Tone: professional, concise. Include headings: Reason for Referral,
Clinical Background, Current Status, Request.
The tool produces a four-paragraph letter in about fifteen seconds. Dr Sarah reads it and adds two clinical details she had omitted from her prompt. She removes a sentence that is speculative. She adds the patient's age and the name of the receiving clinic. The letter is ready in four minutes rather than twenty.
Try it yourself
Draft a referral letter from a consultant gynaecologist to [[receiving_service — e.g. "a pelvic floor physiotherapy service"]]. Clinical background: patient aged [[patient_age]], presenting with [[presenting_problem — e.g. "stress urinary incontinence following second vaginal delivery"]]. Relevant history: [[relevant_history — e.g. "two vaginal deliveries, no prior physiotherapy, BMI 28"]]. Reason for referral: [[reason]]. Request: [[what_you_are_asking_for]]. Tone: professional and concise. Use clear headings.
Things to watch for
The tool does not know referral criteria. It will draft a letter regardless of whether the referral meets local or national criteria. You remain responsible for ensuring the referral is appropriate.
It may add phrases you did not intend. Read every sentence. The tool sometimes adds professionally courteous phrases — "I would be grateful for your expert opinion" — that you may or may not want.

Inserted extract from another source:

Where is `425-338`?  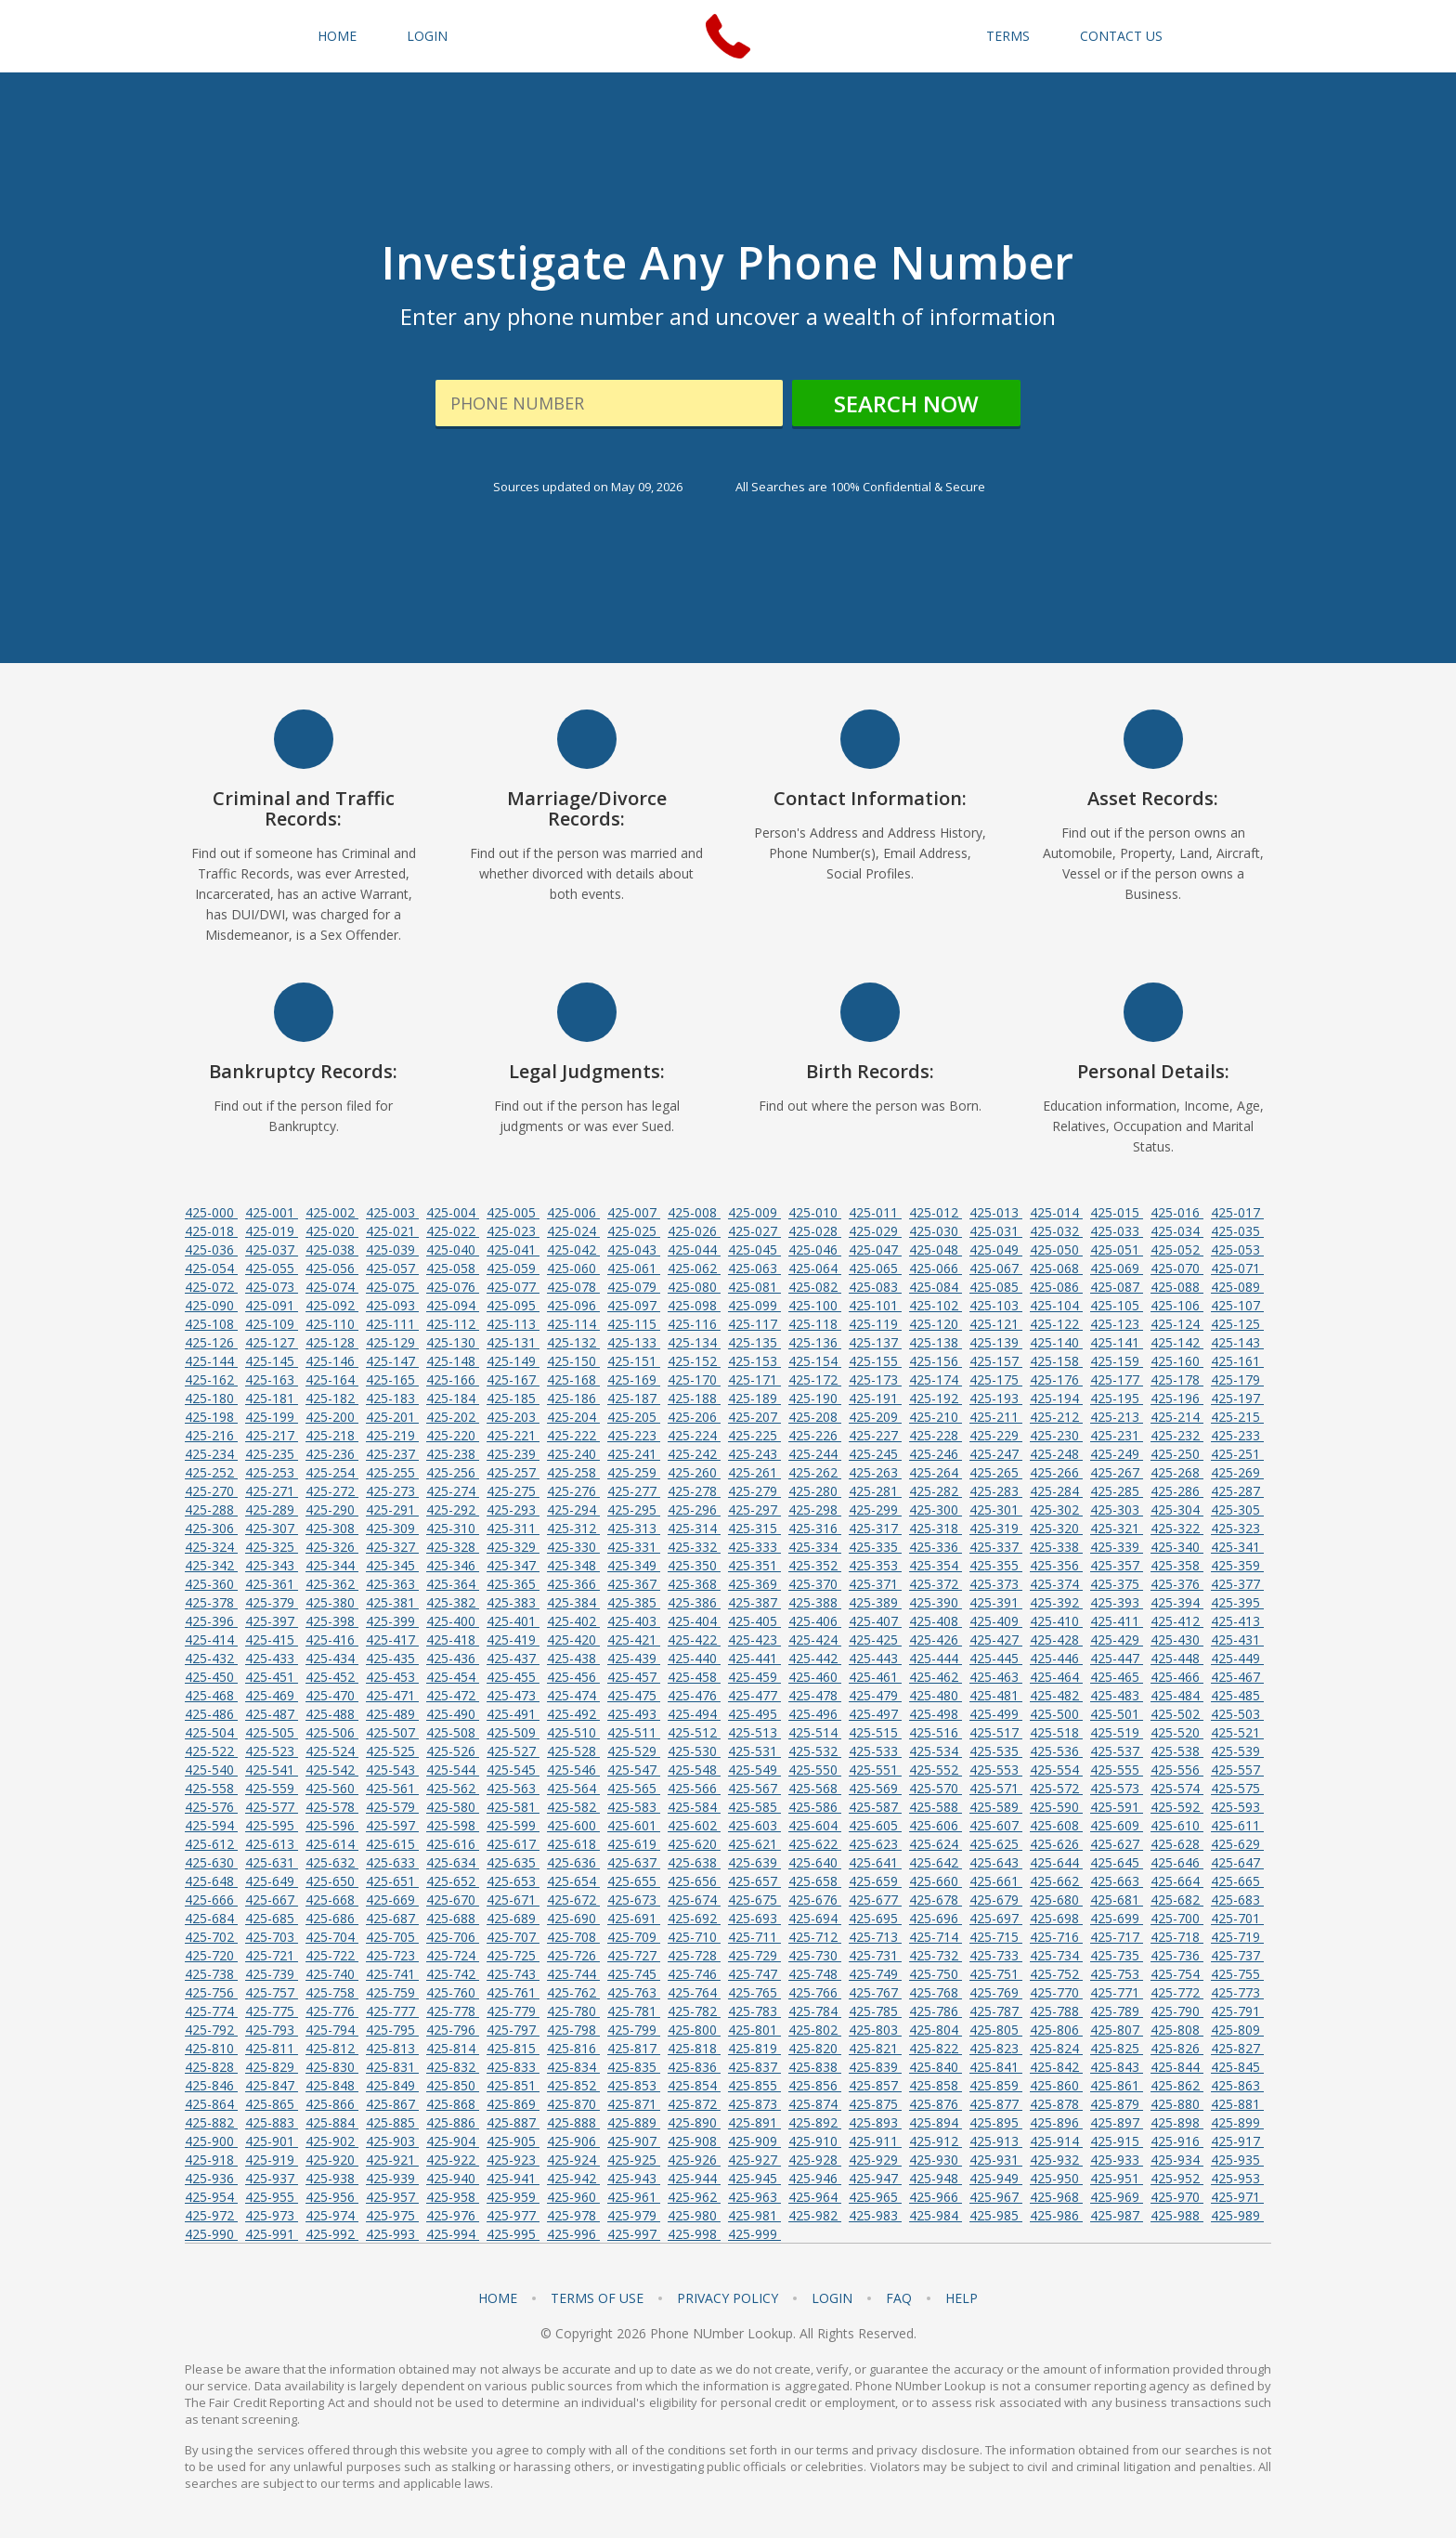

Formatting varies. The tool's idea of a well-formatted letter may differ from your department's template. Either adapt your prompt to specify the exact format, or paste the draft into your own template.
It cannot access patient records. Everything in the letter comes from what you provide. If your prompt is incomplete, the letter will be incomplete. This is a feature, not a flaw — it keeps you in control of the content.
Remember: AI is a helpful assistant, not a clinician. You make the call.